Gegen die Wertfestsetzung für die Anfechtung des Beschlusses zu Tagesordnungspunkt 11 (Kosten der Schadensfeststellung) in Höhe von 500 € werden von der Beschwerde keine Einwände geltend gemacht; solche sind auch sonst nicht ersichtlich.
Leitsatz
häufig von der Redaktion verfasst
Wird die Jahresgesamtabrechnung nur wegen einzelner Positionen beanstandet, kann der Streitwert i.H.v. 25 % des gesamten Abrechnungsbetrags angesetzt werden.
Der Fall
Bearbeitung des Verlags, keine Aussage des Gerichts
Angefochten waren der Eigentümerbeschluss über die Jahresabrechnung nur wegen bestimmter Positionen und über ein Grillverbot. Das LG setzte den Streitwert auf 25 % des Abrechnungsbetrages sowie 500 € für das Grillverbot fest. Der Prozessbevollmächtigte der Beklagten erstrebte mit seiner Beschwerde die Festsetzung höherer Streitwerte.
Die Entscheidung
Bearbeitung des Verlags, keine Aussage des Gerichts
Ohne Erfolg! Auch wenn das LG als Berufungsgericht die Streitwertfestsetzung vorgenommen hat, ist hiergegen die Beschwerde an das OLG zulässig. Selbst wenn die Partei nur eine zu hohe Streitwertfestsetzung bekämpfen kann, weil sie nämlich an der Erhöhung der außergerichtlichen und Gerichtsgebühren kein Interesse haben kann, kann ihr eigener Rechtsanwalt aus eigenem Interesse gleichwohl die Heraufsetzung des Streitwerts beantragen.

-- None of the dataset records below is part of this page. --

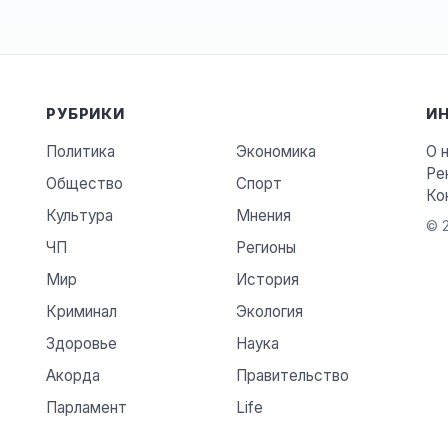
РУБРИКИ
И
Политика
Экономика
О 
Ре
Общество
Спорт
Ко
Культура
Мнения
© 2
ЧП
Регионы
Мир
История
Криминал
Экология
Здоровье
Наука
Акорда
Правительство
Парламент
Life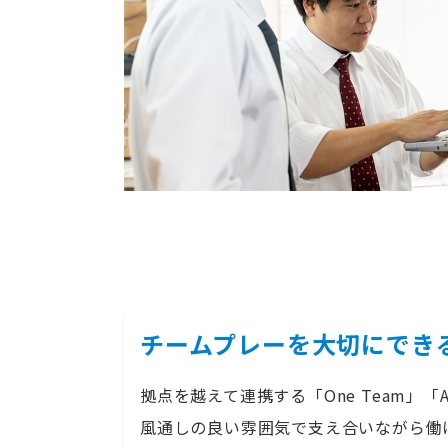
チームプレーを大切にでき
拠点を越えて連携する「One Team」「A
風通しの良い雰囲気で支え合いながら働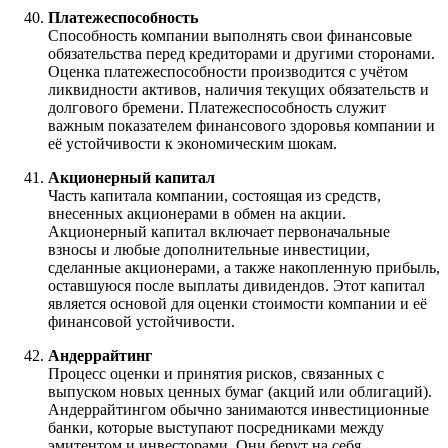
Платежеспособность
Способность компании выполнять свои финансовые
обязательства перед кредиторами и другими сторонами.
Оценка платежеспособности производится с учётом
ликвидности активов, наличия текущих обязательств и
долгового бремени. Платежеспособность служит
важным показателем финансового здоровья компании и
её устойчивости к экономическим шокам.
Акционерный капитал
Часть капитала компании, состоящая из средств,
внесенных акционерами в обмен на акции.
Акционерный капитал включает первоначальные
взносы и любые дополнительные инвестиции,
сделанные акционерами, а также накопленную прибыль,
оставшуюся после выплаты дивидендов. Этот капитал
является основой для оценки стоимости компании и её
финансовой устойчивости.
Андеррайтинг
Процесс оценки и принятия рисков, связанных с
выпуском новых ценных бумаг (акций или облигаций).
Андеррайтингом обычно занимаются инвестиционные
банки, которые выступают посредниками между
эмитентом и инвесторами. Они берут на себя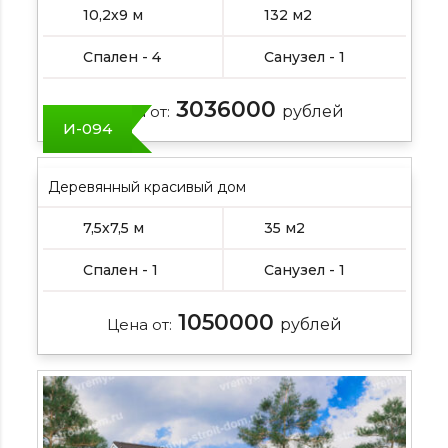
10,2х9 м
132 м2
Спален - 4
Санузел - 1
3036000
Цена от:
рублей
И-094
Деревянный красивый дом
7,5х7,5 м
35 м2
Спален - 1
Санузел - 1
1050000
Цена от:
рублей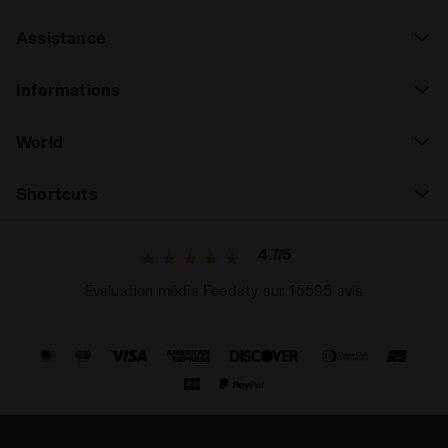
Assistance
Informations
World
Shortcuts
4.7/5
Évaluation média Feedaty sur 15595 avis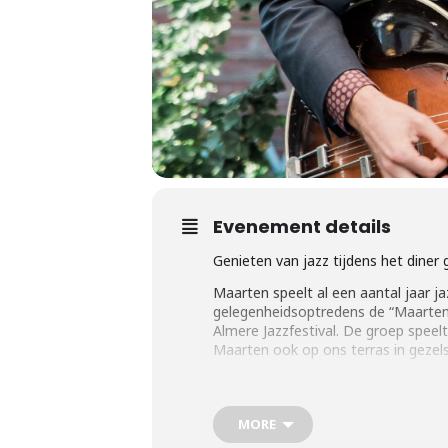
Evenement details
Genieten van jazz tijdens het diner
Maarten speelt al een aantal jaar j
gelegenheidsoptredens de “Maarten
Almere Jazzfestival. De groep speel
Maarten ook op ons terras in gezel
Diner is a la carte – Op reservering
MORE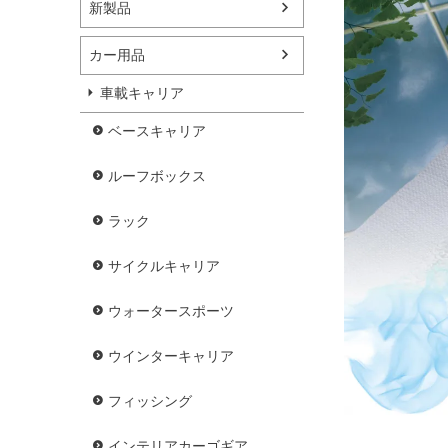
新製品
カー用品
車載キャリア
ベースキャリア
ルーフボックス
ラック
サイクルキャリア
ウォータースポーツ
ウインターキャリア
フィッシング
インテリアカーゴギア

Die Beschwerde ist hier aber unbegründet. Ausgangspunkt für die Wertfestsetzung ist das gesamte Interesse der Parteien und aller Beigeladenen an der Entscheidung. In WEG-Sachen sind 50 % dieses Gesamtinteresses anzusetzen. Dieser Betrag kann hier halbiert werden, weil nur bestimmte Positionen aus der Jahresabrechnung angefochten waren. Der auf dieser Grundlage errechnete Ausgangswert für den Streitwert ergibt weder eine Unterschreitung des wirtschaftlichen Interesses der Kläger noch eine Überschreitung des fünffachen Wertes ihres Interesses, wie § 49 a Abs. 1 Satz 1 GKG nach unten und nach oben einschränkt. Nach diesen Grundsätzen ist auch die Bewertung des Eigentümerbeschlusses zum Grillen nicht zu beanstanden, zumal hier nur in geringfügigem Ausmaß auf den Balkonen gegrillt wird.
Anmerkung
Bearbeitung des Verlags, keine Aussage des Gerichts
Auf den ersten Blick ist es verwunderlich, wenn die Partei selbst nur eine Herabsetzung des Gebührenstreitwerts beantragen kann, während ihr Prozessbevollmächtigter nur an einer Heraufsetzung Interesse haben kann. Das beruht aber schlicht auf den entgegengesetzten wirtschaftlichen Interessen von Mandant und Auftraggeber. Prinzipiell soll der Gebührenstreitwert möglichst in richtiger Höhe festgesetzt werden. Deshalb geht der Rechtszug regelwidrig hinsichtlich der Überprüfung des Streitwerts auch weiter als der Instanzenzug in der Hauptsache. Während WEG-Sachen immer beim AG beginnen und die Berufung folglich nur zum LG führen kann, das allenfalls noch die Revision an den BGH zulassen kann, kann die Wertfestsetzung des Berufungsgerichts weitergehend durch Beschwerde an das OLG angefochten werden, das sonst mit WEG-Sachen nichts zu tun hat. Nur wenn das Berufungsgericht eine Revision an den BGH zulässt, kann dieser selbstverständlich auch zum Streitwert Stellung nehmen, und zwar konsequenterweise dann auch für alle Vorinstanzen.